Santiago Barreda edited this page Oct 26, 2020 · 19 revisions

The most important factor in getting good data (other than good recordings) is setting appropriate analysis ranges. The range should include the correct analysis and exclude very wrong analyses (as sometimes these can be difficult to distinguish from correct analyses). As a result, it should be wide but not too wide.

These are the (very rough) guidelines given in the menu window for the tracking functions:

Appropriate highest and lowest frequencies will vary as a function of talker vocal-tract length
which is strongly related to height across all speakers. Talkers can be grouped into broad categories of:
   tall (>5 foot 8): recommended range 4500-6500 Hz
   medium (5 foot 8 >  > 5 foot 0): recommended range 5000-7000 Hz
   short (<5 foot 0) recommended range 5500-7500 Hz
These categories correspond roughly to adult males, adult females (and teenagers),
and younger children. However, there is substantial overlap between categories and variation
within-category, so that adjustments may be required for individual voices.
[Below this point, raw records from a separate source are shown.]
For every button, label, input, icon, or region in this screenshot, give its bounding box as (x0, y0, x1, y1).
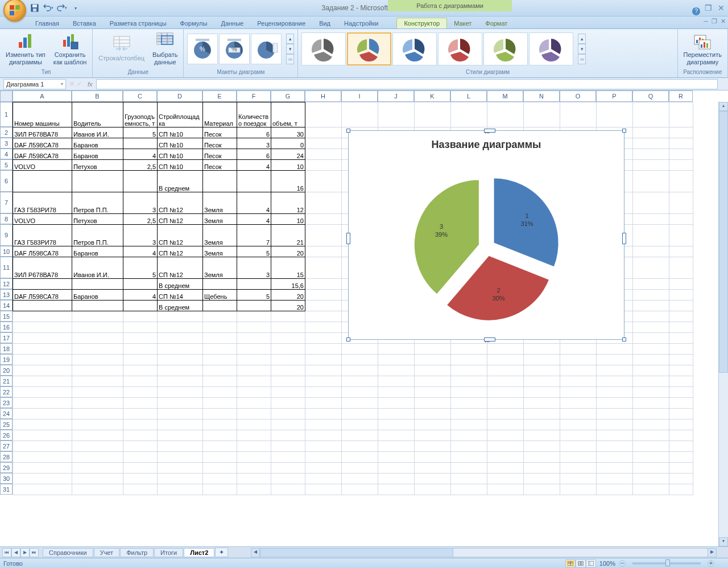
col-header-E[interactable]: E (202, 90, 237, 102)
doc-close-button[interactable]: ✕ (721, 18, 726, 25)
styles-scroll-up[interactable]: ▴ (578, 34, 586, 44)
col-header-I[interactable]: I (341, 90, 378, 102)
col-header-M[interactable]: M (487, 90, 523, 102)
name-box[interactable]: Диаграмма 1▾ (3, 79, 66, 89)
row-header-22[interactable]: 22 (0, 386, 13, 397)
row-header-24[interactable]: 24 (0, 408, 13, 419)
sheet-tab-Лист2[interactable]: Лист2 (184, 548, 214, 557)
zoom-in-button[interactable]: + (708, 560, 714, 567)
chart-style-2[interactable] (347, 32, 391, 65)
sheet-nav-last[interactable]: ⏭ (30, 548, 39, 557)
view-pagebreak-button[interactable] (586, 559, 596, 567)
tab-review[interactable]: Рецензирование (250, 18, 312, 28)
vertical-scrollbar[interactable]: ▴ ▾ (718, 102, 728, 546)
worksheet-grid[interactable]: ABCDEFGHIJKLMNOPQR 123456789101112131415… (0, 90, 728, 546)
row-header-23[interactable]: 23 (0, 397, 13, 408)
tab-formulas[interactable]: Формулы (173, 18, 214, 28)
row-header-8[interactable]: 8 (0, 213, 13, 224)
redo-button[interactable]: ▾ (56, 2, 68, 14)
zoom-out-button[interactable]: − (619, 560, 626, 567)
tab-layout[interactable]: Макет (447, 18, 478, 28)
row-header-5[interactable]: 5 (0, 159, 13, 170)
row-header-13[interactable]: 13 (0, 289, 13, 300)
styles-more[interactable]: ═ (578, 54, 586, 64)
col-header-L[interactable]: L (450, 90, 487, 102)
save-button[interactable] (28, 2, 41, 14)
hscroll-thumb[interactable] (260, 548, 453, 557)
tab-data[interactable]: Данные (214, 18, 250, 28)
tab-pagelayout[interactable]: Разметка страницы (103, 18, 173, 28)
row-header-10[interactable]: 10 (0, 246, 13, 257)
qat-customize-button[interactable]: ▾ (69, 2, 82, 14)
row-header-27[interactable]: 27 (0, 441, 13, 451)
undo-button[interactable]: ▾ (42, 2, 55, 14)
doc-minimize-button[interactable]: ─ (704, 18, 708, 25)
row-header-16[interactable]: 16 (0, 322, 13, 332)
col-header-Q[interactable]: Q (632, 90, 669, 102)
col-header-O[interactable]: O (560, 90, 596, 102)
chart-title[interactable]: Название диаграммы (349, 139, 624, 151)
col-header-F[interactable]: F (237, 90, 271, 102)
row-header-15[interactable]: 15 (0, 311, 13, 322)
col-header-K[interactable]: K (414, 90, 450, 102)
save-as-template-button[interactable]: Сохранить как шаблон (51, 31, 89, 67)
row-header-18[interactable]: 18 (0, 343, 13, 354)
row-header-28[interactable]: 28 (0, 451, 13, 462)
chart-layout-1[interactable]: % (187, 34, 218, 64)
tab-format[interactable]: Формат (478, 18, 514, 28)
layouts-scroll-up[interactable]: ▴ (286, 34, 294, 44)
chart-style-1[interactable] (301, 32, 346, 65)
sheet-nav-prev[interactable]: ◀ (11, 548, 20, 557)
sheet-tab-Итоги[interactable]: Итоги (154, 548, 183, 557)
col-header-H[interactable]: H (305, 90, 341, 102)
hscroll-right-button[interactable]: ▶ (708, 548, 717, 557)
row-header-4[interactable]: 4 (0, 149, 13, 159)
chart-style-5[interactable] (483, 32, 528, 65)
col-header-G[interactable]: G (271, 90, 305, 102)
restore-button[interactable]: ❐ (704, 3, 713, 13)
row-header-9[interactable]: 9 (0, 224, 13, 246)
col-header-P[interactable]: P (596, 90, 632, 102)
scroll-up-button[interactable]: ▴ (719, 102, 728, 111)
chart-layout-3[interactable] (251, 34, 282, 64)
row-header-25[interactable]: 25 (0, 419, 13, 430)
col-header-D[interactable]: D (157, 90, 202, 102)
pie-chart-plot[interactable]: 131%230%339% (349, 151, 625, 333)
tab-design[interactable]: Конструктор (396, 18, 447, 28)
row-header-12[interactable]: 12 (0, 278, 13, 289)
tab-home[interactable]: Главная (28, 18, 66, 28)
row-header-6[interactable]: 6 (0, 170, 13, 192)
row-header-14[interactable]: 14 (0, 300, 13, 311)
tab-view[interactable]: Вид (312, 18, 337, 28)
view-normal-button[interactable] (565, 559, 576, 567)
row-header-21[interactable]: 21 (0, 376, 13, 386)
row-header-2[interactable]: 2 (0, 127, 13, 138)
tab-insert[interactable]: Вставка (66, 18, 103, 28)
view-pagelayout-button[interactable] (576, 559, 586, 567)
new-sheet-button[interactable]: ✦ (215, 548, 228, 557)
select-data-button[interactable]: Выбрать данные (150, 31, 180, 67)
sheet-nav-next[interactable]: ▶ (20, 548, 30, 557)
horizontal-scrollbar[interactable]: ◀ ▶ (251, 548, 717, 557)
chart-style-3[interactable] (392, 32, 437, 65)
switch-row-column-button[interactable]: Строка/столбец (96, 34, 147, 63)
hscroll-left-button[interactable]: ◀ (251, 548, 260, 557)
scroll-down-button[interactable]: ▾ (719, 537, 728, 546)
sheet-tab-Справочники[interactable]: Справочники (43, 548, 93, 557)
select-all-corner[interactable] (0, 90, 13, 102)
vscroll-thumb[interactable] (719, 111, 728, 373)
chart-style-4[interactable] (438, 32, 482, 65)
row-header-31[interactable]: 31 (0, 484, 13, 495)
sheet-nav-first[interactable]: ⏮ (2, 548, 11, 557)
row-header-26[interactable]: 26 (0, 430, 13, 441)
doc-restore-button[interactable]: ❐ (712, 18, 717, 25)
formula-input[interactable] (96, 79, 718, 89)
col-header-J[interactable]: J (378, 90, 414, 102)
tab-addins[interactable]: Надстройки (337, 18, 385, 28)
layouts-scroll-down[interactable]: ▾ (286, 44, 294, 54)
close-button[interactable]: ✕ (717, 3, 726, 13)
move-chart-button[interactable]: Переместить диаграмму (681, 31, 724, 67)
embedded-chart[interactable]: ∙∙∙∙∙∙ Название диаграммы 131%230%339% (348, 130, 624, 340)
row-header-11[interactable]: 11 (0, 257, 13, 278)
sheet-tab-Фильтр[interactable]: Фильтр (120, 548, 154, 557)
These very general guidelines are reasonable starting points based on broad trends. They may work for most voices, however, individual voices may require more attention be paid to the specific ranges.

Tips

  • if you have lots of data for each speaker, may as well analyze each speaker in a different folder. This means you can specify analysis ranges that are appropriate for that speaker.

  • if you need to mix speakers, you can try to group them approximately into broad size categories as suggested above.

  • if analyses are often wrong and also often one of the first considered, your ranges need to be increased.

  • conversely, if analyses are often wrong and also often one of the last considered, your ranges need to be decreased.

  • if the analysis is ignoring good tracks and picking bad tracks, the good tracks may be violating some heuristics.

Explanation

The optimal analysis 'Maximum Formant' setting (i.e., the frequency below which you look for formants) depends on:

  • the talker: taller speakers with longer vocal tract produce lower formants overall, and require higher maximum formant settings.

  • the vowel category: vowels with higher F3 and F4 frequencies (high front vowels) will require higher maximum formant settings.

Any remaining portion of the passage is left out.